Task:
Filter the lines below, keeping each one that holds "Kritiken".
═════ Entries supplied
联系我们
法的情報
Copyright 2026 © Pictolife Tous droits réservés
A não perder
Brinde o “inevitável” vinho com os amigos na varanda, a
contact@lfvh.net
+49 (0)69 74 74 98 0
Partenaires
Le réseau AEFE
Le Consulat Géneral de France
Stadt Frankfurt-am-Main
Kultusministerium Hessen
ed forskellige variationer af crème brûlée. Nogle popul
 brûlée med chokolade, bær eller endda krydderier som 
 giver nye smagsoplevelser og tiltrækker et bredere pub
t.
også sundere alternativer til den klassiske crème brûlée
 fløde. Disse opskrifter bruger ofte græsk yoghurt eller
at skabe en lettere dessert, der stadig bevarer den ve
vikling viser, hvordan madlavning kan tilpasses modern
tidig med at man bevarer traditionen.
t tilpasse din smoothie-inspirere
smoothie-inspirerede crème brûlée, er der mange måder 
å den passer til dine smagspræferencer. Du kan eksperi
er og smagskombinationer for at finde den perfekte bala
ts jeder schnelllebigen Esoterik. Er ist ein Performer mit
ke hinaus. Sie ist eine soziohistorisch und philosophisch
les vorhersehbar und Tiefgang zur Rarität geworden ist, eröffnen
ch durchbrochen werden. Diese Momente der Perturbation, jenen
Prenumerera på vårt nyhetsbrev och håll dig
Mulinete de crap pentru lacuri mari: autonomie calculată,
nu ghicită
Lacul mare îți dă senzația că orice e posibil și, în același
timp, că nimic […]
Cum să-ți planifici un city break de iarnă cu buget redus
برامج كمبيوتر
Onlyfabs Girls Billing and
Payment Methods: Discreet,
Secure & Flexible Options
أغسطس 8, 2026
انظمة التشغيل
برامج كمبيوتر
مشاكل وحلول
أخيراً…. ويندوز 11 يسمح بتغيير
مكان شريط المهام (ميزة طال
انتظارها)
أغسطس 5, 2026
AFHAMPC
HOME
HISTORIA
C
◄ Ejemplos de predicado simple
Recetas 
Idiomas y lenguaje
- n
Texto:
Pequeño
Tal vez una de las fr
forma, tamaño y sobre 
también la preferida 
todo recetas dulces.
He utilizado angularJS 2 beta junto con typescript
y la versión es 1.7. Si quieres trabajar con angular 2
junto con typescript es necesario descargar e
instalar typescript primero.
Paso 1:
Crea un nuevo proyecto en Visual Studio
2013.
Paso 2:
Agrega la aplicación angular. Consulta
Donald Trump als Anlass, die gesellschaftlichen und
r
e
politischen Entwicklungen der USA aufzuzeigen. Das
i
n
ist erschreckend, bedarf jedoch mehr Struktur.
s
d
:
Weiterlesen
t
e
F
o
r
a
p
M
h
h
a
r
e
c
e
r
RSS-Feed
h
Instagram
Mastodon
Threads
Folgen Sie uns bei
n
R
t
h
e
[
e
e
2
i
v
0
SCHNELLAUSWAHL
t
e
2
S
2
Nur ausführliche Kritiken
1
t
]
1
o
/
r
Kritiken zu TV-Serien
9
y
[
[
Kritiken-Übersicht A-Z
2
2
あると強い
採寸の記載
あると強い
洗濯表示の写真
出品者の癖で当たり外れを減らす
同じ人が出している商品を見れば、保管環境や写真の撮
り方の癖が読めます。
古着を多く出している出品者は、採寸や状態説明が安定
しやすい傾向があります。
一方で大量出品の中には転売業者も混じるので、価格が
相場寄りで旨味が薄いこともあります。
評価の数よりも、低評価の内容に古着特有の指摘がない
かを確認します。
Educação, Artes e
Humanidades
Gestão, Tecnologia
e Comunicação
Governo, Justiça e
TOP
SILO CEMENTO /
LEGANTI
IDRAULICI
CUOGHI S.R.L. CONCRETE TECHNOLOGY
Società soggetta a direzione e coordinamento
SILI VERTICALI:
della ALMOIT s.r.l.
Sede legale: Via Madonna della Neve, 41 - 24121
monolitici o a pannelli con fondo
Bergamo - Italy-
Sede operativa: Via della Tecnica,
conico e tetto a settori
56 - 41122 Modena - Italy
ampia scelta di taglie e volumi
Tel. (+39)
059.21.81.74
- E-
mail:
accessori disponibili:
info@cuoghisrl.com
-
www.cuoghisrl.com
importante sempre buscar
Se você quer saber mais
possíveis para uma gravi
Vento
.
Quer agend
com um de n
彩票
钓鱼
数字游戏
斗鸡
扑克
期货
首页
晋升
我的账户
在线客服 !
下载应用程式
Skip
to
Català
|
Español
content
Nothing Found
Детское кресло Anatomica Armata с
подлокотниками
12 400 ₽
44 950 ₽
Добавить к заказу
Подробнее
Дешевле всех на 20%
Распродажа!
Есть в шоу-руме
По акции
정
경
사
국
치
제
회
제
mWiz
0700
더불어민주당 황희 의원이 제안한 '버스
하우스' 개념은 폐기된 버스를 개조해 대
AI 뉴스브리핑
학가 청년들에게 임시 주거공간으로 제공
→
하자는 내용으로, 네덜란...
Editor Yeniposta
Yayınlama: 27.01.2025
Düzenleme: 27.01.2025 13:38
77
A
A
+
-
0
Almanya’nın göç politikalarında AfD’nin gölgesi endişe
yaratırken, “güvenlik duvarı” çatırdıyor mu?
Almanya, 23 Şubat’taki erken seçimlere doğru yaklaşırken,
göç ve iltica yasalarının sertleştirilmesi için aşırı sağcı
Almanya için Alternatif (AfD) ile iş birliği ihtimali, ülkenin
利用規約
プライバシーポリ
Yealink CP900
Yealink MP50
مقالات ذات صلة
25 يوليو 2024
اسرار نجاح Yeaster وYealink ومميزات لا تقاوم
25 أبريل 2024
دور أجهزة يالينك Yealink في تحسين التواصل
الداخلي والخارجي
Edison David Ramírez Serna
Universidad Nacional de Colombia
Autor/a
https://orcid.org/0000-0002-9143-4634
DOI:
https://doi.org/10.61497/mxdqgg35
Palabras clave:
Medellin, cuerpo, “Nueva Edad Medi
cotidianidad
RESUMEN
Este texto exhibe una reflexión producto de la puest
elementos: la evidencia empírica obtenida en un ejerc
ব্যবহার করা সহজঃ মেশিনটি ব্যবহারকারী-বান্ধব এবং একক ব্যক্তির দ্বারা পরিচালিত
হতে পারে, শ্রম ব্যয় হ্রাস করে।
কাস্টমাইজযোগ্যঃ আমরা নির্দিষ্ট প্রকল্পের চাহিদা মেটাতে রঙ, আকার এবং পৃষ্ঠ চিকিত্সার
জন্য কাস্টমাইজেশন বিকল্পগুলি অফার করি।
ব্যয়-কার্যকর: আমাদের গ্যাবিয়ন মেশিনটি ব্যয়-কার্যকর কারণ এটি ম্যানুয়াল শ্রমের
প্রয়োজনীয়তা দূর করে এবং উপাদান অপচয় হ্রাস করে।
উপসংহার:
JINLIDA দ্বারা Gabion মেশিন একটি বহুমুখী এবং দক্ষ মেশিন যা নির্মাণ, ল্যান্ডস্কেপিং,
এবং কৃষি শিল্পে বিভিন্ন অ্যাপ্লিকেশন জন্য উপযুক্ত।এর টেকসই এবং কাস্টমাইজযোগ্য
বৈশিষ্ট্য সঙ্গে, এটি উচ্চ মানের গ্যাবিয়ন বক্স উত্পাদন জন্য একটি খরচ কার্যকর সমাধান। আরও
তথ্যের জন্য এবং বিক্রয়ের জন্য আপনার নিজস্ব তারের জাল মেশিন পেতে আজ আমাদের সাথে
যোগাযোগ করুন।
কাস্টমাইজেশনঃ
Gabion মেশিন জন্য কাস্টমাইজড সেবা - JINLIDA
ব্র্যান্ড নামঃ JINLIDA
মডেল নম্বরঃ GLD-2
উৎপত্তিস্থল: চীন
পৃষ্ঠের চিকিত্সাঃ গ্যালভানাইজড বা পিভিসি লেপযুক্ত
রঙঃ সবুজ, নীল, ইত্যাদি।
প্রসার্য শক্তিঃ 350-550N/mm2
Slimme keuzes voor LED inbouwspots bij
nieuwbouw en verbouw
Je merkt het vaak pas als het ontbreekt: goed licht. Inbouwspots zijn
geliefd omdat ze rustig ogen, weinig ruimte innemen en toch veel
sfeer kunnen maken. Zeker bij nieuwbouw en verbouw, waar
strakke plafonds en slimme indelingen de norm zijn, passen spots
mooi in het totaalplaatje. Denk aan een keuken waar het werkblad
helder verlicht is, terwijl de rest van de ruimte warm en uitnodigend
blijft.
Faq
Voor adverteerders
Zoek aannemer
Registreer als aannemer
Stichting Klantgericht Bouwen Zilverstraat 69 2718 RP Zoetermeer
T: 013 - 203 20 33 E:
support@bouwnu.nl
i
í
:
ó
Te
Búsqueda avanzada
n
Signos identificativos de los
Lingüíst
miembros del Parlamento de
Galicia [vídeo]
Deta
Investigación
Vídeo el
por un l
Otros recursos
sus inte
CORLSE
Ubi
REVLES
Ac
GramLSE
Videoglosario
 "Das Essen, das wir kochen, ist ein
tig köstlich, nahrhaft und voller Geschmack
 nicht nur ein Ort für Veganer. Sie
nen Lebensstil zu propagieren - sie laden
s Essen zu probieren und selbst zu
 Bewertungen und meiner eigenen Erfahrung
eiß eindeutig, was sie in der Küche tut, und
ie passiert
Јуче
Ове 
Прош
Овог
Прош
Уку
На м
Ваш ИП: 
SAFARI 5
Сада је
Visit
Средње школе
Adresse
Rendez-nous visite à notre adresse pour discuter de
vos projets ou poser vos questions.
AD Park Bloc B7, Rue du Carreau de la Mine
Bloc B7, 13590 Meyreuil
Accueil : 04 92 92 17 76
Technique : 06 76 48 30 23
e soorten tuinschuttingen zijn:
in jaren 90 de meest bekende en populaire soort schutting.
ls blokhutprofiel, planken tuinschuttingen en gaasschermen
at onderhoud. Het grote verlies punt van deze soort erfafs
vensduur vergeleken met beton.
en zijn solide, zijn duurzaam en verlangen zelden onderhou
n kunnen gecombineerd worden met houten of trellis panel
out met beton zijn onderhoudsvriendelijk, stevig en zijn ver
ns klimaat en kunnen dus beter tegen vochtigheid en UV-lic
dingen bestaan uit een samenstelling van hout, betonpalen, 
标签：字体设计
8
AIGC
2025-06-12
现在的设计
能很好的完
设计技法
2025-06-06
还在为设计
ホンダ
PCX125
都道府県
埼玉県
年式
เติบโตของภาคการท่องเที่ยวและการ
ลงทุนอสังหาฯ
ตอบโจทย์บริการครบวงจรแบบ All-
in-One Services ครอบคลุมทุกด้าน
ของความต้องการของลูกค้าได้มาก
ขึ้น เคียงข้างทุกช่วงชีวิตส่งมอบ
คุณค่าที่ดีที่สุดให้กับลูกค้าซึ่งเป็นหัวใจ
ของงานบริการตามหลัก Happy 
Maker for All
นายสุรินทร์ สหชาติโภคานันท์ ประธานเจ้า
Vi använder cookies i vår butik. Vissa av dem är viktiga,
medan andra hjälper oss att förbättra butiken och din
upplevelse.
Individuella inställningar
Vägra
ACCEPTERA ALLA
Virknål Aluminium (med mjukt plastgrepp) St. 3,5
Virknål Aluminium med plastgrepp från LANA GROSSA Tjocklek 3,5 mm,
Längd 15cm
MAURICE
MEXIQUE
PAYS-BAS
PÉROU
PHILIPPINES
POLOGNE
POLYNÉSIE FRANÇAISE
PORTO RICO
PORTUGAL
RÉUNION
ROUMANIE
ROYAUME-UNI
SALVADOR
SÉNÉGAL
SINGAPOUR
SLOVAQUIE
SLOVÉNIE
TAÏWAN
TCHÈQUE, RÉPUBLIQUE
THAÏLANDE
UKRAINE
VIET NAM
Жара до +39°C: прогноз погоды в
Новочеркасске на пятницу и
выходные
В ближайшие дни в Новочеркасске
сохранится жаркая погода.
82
══════════
Result of this exercise:
Nur ausführliche Kritiken
Kritiken zu TV-Serien
Kritiken-Übersicht A-Z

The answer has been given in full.